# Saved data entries

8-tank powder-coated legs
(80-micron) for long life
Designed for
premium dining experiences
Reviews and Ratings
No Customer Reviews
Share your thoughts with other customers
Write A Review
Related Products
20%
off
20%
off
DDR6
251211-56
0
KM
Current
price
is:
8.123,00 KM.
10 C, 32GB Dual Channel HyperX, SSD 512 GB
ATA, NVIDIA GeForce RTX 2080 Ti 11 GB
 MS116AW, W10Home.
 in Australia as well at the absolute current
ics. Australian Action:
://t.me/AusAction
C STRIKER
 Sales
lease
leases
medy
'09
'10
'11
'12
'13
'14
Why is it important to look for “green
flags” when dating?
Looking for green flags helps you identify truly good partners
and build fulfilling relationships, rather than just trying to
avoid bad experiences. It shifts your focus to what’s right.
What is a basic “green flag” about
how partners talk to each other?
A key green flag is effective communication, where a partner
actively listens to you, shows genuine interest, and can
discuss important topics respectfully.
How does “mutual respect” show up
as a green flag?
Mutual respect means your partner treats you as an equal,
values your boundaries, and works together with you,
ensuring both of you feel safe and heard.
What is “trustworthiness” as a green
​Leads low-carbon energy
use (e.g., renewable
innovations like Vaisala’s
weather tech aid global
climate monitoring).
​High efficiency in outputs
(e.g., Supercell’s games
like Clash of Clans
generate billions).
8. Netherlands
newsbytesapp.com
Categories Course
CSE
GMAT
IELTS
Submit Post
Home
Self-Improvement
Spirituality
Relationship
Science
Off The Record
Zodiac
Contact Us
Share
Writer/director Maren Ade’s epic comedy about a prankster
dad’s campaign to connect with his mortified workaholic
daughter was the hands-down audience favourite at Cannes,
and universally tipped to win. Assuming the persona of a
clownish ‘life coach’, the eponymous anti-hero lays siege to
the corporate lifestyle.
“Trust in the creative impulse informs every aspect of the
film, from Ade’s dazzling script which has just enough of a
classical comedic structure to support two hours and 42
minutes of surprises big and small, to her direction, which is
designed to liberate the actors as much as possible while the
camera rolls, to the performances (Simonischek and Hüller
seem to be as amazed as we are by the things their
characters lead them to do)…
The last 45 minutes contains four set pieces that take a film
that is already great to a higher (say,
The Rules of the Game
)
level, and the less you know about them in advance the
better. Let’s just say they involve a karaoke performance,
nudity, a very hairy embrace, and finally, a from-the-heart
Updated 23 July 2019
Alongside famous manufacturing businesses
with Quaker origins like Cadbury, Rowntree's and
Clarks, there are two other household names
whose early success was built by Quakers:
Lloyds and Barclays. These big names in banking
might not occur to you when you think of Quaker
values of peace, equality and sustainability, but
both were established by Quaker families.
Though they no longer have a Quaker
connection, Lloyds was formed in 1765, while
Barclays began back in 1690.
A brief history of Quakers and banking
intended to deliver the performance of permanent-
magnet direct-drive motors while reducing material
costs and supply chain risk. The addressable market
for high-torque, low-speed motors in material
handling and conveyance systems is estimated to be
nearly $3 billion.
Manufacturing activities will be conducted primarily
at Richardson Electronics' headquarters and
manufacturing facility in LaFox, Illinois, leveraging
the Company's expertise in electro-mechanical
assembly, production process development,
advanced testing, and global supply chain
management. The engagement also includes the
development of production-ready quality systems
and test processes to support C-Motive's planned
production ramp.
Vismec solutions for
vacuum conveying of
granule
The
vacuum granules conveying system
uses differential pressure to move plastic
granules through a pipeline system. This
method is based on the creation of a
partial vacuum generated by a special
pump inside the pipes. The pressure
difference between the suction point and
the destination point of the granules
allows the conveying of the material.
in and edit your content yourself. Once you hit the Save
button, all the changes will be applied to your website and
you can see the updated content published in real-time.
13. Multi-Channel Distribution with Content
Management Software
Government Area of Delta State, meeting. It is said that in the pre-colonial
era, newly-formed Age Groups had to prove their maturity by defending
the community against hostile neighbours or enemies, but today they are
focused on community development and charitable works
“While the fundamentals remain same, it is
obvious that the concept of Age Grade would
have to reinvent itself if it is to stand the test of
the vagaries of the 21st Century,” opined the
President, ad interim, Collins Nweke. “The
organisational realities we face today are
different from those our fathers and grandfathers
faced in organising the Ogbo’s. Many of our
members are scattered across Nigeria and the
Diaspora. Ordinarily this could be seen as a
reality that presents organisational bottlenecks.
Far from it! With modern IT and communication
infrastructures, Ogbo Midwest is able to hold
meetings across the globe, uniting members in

# To do
Beginning at the line with "and test processes" and ending at the line with "the destination point of the granules", reproduce each line of the data above exactly, and add no other lines.

# Output below
and test processes to support C-Motive's planned
production ramp.
Vismec solutions for
vacuum conveying of
granule
The
vacuum granules conveying system
uses differential pressure to move plastic
granules through a pipeline system. This
method is based on the creation of a
partial vacuum generated by a special
pump inside the pipes. The pressure
difference between the suction point and
the destination point of the granules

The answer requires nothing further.